Doctors should answer a patient's questions. Doctors should invite questions and ask patients to come prepared with questions. If a doctor does not know the answer to a question, he should volunteer to get back with the answer. Doctors should never minimize the importance of a question, no matter how trivial it may seem. Doctors should understand that a patient may be upset, may not understand what is being related to him, and may need time to compute the information being provided.
Doctors should make certain that patients fully understand what has been told them. Studies have shown that a patient's comprehension and retention of the issues discussed is unreliable - frequently forgotten and/or misunderstood. Patients should write down (or perhaps record) what the physician is saying and review these notes with him before departing, insuring comprehensive certainty. Even better, bring along a relative or friend.

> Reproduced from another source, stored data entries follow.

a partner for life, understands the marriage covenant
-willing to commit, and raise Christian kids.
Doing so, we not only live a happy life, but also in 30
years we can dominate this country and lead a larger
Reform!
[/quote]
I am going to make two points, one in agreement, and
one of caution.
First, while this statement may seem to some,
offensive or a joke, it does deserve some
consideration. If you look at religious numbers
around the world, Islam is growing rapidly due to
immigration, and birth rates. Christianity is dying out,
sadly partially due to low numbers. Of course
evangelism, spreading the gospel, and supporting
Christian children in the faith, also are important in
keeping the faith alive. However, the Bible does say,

Four ears and two brains are far better than two ears and one brain - especially if the information is serious and complex.
Questions for the physician might include:
1) What are the risks/benefits of the prescribed therapy?

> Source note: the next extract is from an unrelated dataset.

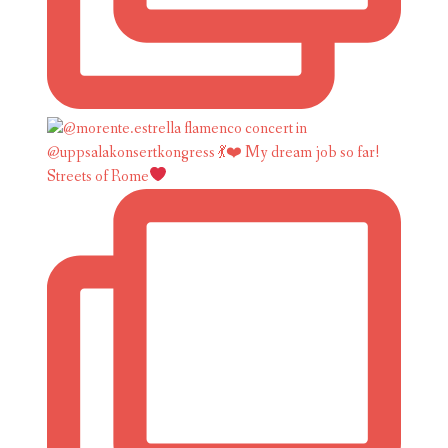
Streets of Rome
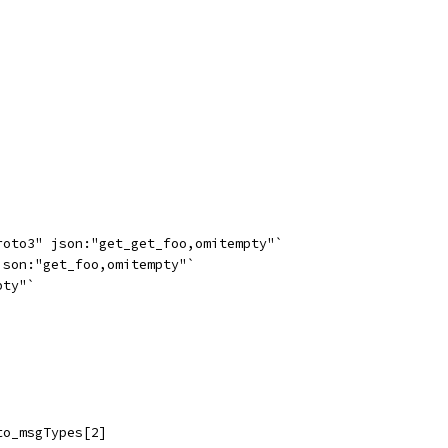
roto3" json:"get_get_foo,omitempty"`
json:"get_foo,omitempty"`
pty"`
to_msgTypes[2]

2) How successful has this therapy been? Are there other forms of therapy to consider?
3) How common is my problem?
4) If an invasive procedure - what are the chances of complications or death?

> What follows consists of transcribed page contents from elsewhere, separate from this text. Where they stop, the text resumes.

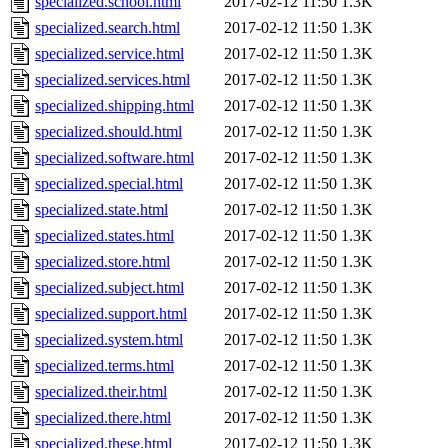
specialized.school.html
2017-02-12 11:50
1.3K
specialized.search.html
2017-02-12 11:50
1.3K
specialized.service.html
2017-02-12 11:50
1.3K
specialized.services.html
2017-02-12 11:50
1.3K
specialized.shipping.html
2017-02-12 11:50
1.3K
specialized.should.html
2017-02-12 11:50
1.3K
specialized.software.html
2017-02-12 11:50
1.3K
specialized.special.html
2017-02-12 11:50
1.3K
specialized.state.html
2017-02-12 11:50
1.3K
specialized.states.html
2017-02-12 11:50
1.3K
specialized.store.html
2017-02-12 11:50
1.3K
specialized.subject.html
2017-02-12 11:50
1.3K
specialized.support.html
2017-02-12 11:50
1.3K
specialized.system.html
2017-02-12 11:50
1.3K
specialized.terms.html
2017-02-12 11:50
1.3K
specialized.their.html
2017-02-12 11:50
1.3K
specialized.there.html
2017-02-12 11:50
1.3K
specialized.these.html
2017-02-12 11:50
1.3K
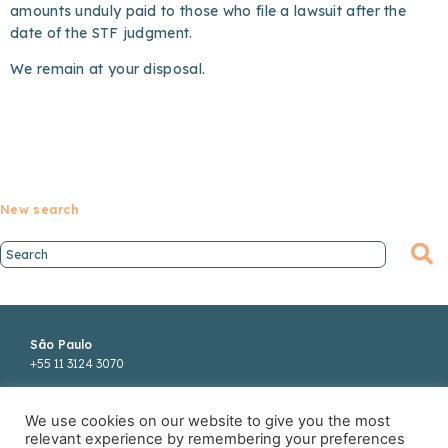
amounts unduly paid to those who file a lawsuit after the
date of the STF judgment.
We remain at your disposal.
New search
São Paulo
+55 11 3124 3070
Rua Funchal, 418
We use cookies on our website to give you the most
22°andar
relevant experience by remembering your preferences
04551-060 SP Brasil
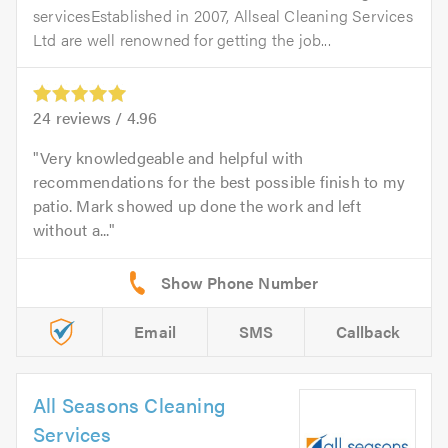
servicesEstablished in 2007, Allseal Cleaning Services
Ltd are well renowned for getting the job...
24
reviews /
4.96
Very knowledgeable and helpful with
recommendations for the best possible finish to my
patio. Mark showed up done the work and left
without a...
Email
SMS
Callback
All Seasons Cleaning
Services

5) How many procedures (if a procedure is to be done) have you performed?
6) How many patients with my problem have you treated?
7) What is the followup for my treatment or procedure - how often may it have to be repeated?
There may be others, specifically targeted to the medical issue at hand. There may also be time constraints and, perhaps, another visit for questions and discussion should be scheduled.
Commendably, many physicians will have proactively covered these questions in their discussions
having anticipated the patient's appropriate concern. But if not, one should not be afraid to ask.
Remember - as the doctor is interviewing you, you are simultaneously interviewing him.